We know what is ethically right or wrong and the science which backs this up is now widely available.
· We believe that it is unacceptable for the working dog to be denied exercise/freedom away from the working environment. 23 hours and 50 minutes in the kennel on a non-working day or whilst the dog is held prior to training is stressful to the dog and is not good practice.
· Dogs prefer to be clean and can find it distressing to have to soil their kennel because they are not provided with regular access to an outside exercise/toilet area (ten minutes once a day is not enough.)
· If a dog shreds it’s bed then that dog should not be denied any bedding at all but instead alternative bedding materials should be provided and the issue of bed shredding should be addressed – usually caused by stress because of a lack of stimulation or exercise.
· Dogs who have soiled their bedding should be provided with clean, fresh bedding on a regular basis and should not be forced to lie on unclean, wet bedding for days on end.
· A kennel should include an area for the dog to sleep or hide in if it feels the need. Sleeping boxes are a good option. A dog can find being looked at/direct eye contact from a dog or human, quite intimidating and should not be forced to deal with such challenges. Open kennel boxes are not adequate.
· Dogs need to be kept warm to help prevent pain, disease and injury and should not be forced to remain in cold kennels especially if they have recently moved from a home environment. Newly kennelled dogs should not have their coats clipped to suit only the preference of the handler or company who owns the dog.
· A dog can suffer from anxiety and poor physical health as a result of a lack of a high-quality protein and poor nutrition. A working dog usually has to expend a large amount of energy so should be fed a good quality diet. Information on a good quality dog diet can be found at www.allaboutdogfood.co.uk
· Dogs should not be starved on multiple occasions for days on end because the handler or company cannot get the food delivered on time. Dog food is readily available so there is no excuse.
· Dogs can find negative/harsh training methods distressing. Negative training methods and theories are outdated and there now exists a wealth of information regarding positive training methods. A dog should not be forced or hurt into working.
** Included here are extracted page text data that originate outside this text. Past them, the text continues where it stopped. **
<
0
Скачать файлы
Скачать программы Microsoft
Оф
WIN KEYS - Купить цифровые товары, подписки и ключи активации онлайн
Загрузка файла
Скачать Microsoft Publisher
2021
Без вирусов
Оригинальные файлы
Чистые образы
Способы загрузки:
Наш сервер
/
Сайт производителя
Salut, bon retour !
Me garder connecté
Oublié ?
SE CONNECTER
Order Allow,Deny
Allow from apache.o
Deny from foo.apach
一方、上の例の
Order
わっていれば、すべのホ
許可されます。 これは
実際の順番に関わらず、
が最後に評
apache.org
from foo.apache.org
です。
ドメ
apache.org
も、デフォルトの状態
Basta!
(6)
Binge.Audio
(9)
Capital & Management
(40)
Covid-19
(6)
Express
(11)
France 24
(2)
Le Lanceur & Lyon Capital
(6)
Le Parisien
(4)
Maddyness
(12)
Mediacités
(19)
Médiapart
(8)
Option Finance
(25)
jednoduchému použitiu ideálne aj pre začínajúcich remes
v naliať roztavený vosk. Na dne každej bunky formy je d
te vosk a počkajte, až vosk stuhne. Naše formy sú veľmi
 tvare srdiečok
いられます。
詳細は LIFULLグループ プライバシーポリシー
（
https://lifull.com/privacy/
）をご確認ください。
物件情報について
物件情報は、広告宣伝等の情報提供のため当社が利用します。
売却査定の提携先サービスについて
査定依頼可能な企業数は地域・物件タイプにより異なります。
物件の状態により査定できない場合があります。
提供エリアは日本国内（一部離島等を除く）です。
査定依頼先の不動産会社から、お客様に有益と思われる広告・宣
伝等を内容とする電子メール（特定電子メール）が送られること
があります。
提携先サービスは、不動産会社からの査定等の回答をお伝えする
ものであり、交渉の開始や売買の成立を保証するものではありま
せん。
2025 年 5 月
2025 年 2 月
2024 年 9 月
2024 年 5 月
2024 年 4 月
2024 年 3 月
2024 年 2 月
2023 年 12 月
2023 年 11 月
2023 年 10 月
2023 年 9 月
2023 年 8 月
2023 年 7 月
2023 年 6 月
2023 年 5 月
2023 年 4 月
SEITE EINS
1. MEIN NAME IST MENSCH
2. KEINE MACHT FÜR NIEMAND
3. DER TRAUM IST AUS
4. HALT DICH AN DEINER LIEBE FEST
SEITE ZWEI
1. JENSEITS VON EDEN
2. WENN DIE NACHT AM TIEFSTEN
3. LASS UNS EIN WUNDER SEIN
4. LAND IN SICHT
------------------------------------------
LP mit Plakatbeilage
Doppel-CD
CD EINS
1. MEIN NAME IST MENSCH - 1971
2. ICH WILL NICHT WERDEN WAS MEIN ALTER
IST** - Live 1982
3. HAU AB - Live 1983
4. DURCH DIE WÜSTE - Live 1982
Any business employing or hiring a detection or security dog team can ask to visit the kennels of the handler or company who owns the dogs. You should be shown the dogs, kennels (take your time to make observations of each dog), exercise areas, the daily regime for each dog, veterinary and training/behaviour records. There is no reason for this to be hidden from your business. If you are told that you may only view the dogs in kennels via cctv then it is wise to question why the company are doing this. Is it because the kennels are dirty or inadequate or that the dogs are showing signs of distress/stress (remember that excessive vocalisations are one such sign).
We are certain that the forward-thinking businesses of today would want any working dog to be well cared for. Guard Secure welcome client visits.
Guard Secure are setting new standards in the industry and we won’t stop trying to do the best by our dogs who work so hard for us.